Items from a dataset
━━━━━━━━━━

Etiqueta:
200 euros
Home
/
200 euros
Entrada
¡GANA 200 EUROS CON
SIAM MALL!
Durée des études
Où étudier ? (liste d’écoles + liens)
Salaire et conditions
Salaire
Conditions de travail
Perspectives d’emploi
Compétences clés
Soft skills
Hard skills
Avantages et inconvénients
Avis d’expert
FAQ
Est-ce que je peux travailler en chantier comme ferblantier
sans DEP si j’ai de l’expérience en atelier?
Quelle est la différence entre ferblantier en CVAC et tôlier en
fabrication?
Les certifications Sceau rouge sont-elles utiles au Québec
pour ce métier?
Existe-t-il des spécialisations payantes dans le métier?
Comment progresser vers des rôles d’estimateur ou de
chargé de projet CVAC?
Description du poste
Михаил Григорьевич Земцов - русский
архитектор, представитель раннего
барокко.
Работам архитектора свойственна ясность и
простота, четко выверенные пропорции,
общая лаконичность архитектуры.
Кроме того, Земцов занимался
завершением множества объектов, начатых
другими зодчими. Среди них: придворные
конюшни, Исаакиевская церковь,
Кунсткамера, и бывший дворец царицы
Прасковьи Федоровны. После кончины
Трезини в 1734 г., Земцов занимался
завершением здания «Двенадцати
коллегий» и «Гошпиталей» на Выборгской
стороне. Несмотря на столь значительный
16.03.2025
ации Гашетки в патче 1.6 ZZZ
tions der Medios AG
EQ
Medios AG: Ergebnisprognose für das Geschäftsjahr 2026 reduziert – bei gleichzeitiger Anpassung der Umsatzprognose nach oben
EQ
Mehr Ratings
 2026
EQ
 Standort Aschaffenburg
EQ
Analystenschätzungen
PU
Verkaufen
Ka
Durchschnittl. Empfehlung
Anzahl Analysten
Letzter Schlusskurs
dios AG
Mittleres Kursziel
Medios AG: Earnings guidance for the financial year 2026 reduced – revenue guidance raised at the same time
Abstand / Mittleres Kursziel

━━━━━━━━━━

## What is being asked
From the first line to the last, return the data exactly as written.

## Exercise answer
Etiqueta:
200 euros
Home
/
200 euros
Entrada
¡GANA 200 EUROS CON
SIAM MALL!
Durée des études
Où étudier ? (liste d’écoles + liens)
Salaire et conditions
Salaire
Conditions de travail
Perspectives d’emploi
Compétences clés
Soft skills
Hard skills
Avantages et inconvénients
Avis d’expert
FAQ
Est-ce que je peux travailler en chantier comme ferblantier
sans DEP si j’ai de l’expérience en atelier?
Quelle est la différence entre ferblantier en CVAC et tôlier en
fabrication?
Les certifications Sceau rouge sont-elles utiles au Québec
pour ce métier?
Existe-t-il des spécialisations payantes dans le métier?
Comment progresser vers des rôles d’estimateur ou de
chargé de projet CVAC?
Description du poste
Михаил Григорьевич Земцов - русский
архитектор, представитель раннего
барокко.
Работам архитектора свойственна ясность и
простота, четко выверенные пропорции,
общая лаконичность архитектуры.
Кроме того, Земцов занимался
завершением множества объектов, начатых
другими зодчими. Среди них: придворные
конюшни, Исаакиевская церковь,
Кунсткамера, и бывший дворец царицы
Прасковьи Федоровны. После кончины
Трезини в 1734 г., Земцов занимался
завершением здания «Двенадцати
коллегий» и «Гошпиталей» на Выборгской
стороне. Несмотря на столь значительный
16.03.2025
ации Гашетки в патче 1.6 ZZZ
tions der Medios AG
EQ
Medios AG: Ergebnisprognose für das Geschäftsjahr 2026 reduziert – bei gleichzeitiger Anpassung der Umsatzprognose nach oben
EQ
Mehr Ratings
 2026
EQ
 Standort Aschaffenburg
EQ
Analystenschätzungen
PU
Verkaufen
Ka
Durchschnittl. Empfehlung
Anzahl Analysten
Letzter Schlusskurs
dios AG
Mittleres Kursziel
Medios AG: Earnings guidance for the financial year 2026 reduced – revenue guidance raised at the same time
Abstand / Mittleres Kursziel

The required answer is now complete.